## Problem to solve
Please retype all of the entries that follow, leaving the images out.

######

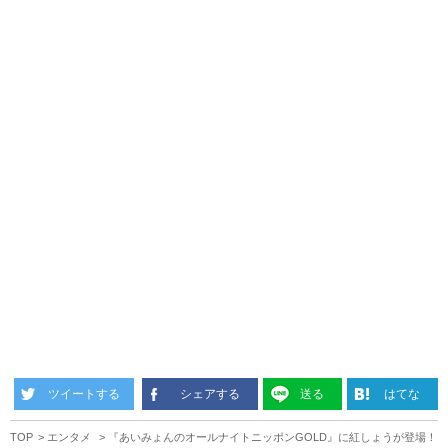
ツイートする
シェアする
送る
はてな
TOP
エンタメ
『あいみょんのオールナイトニッポンGOLD』に紅しょうが登場！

######

## Response to the exercise
ツイートする
シェアする
送る
はてな
TOP
エンタメ
『あいみょんのオールナイトニッポンGOLD』に紅しょうが登場！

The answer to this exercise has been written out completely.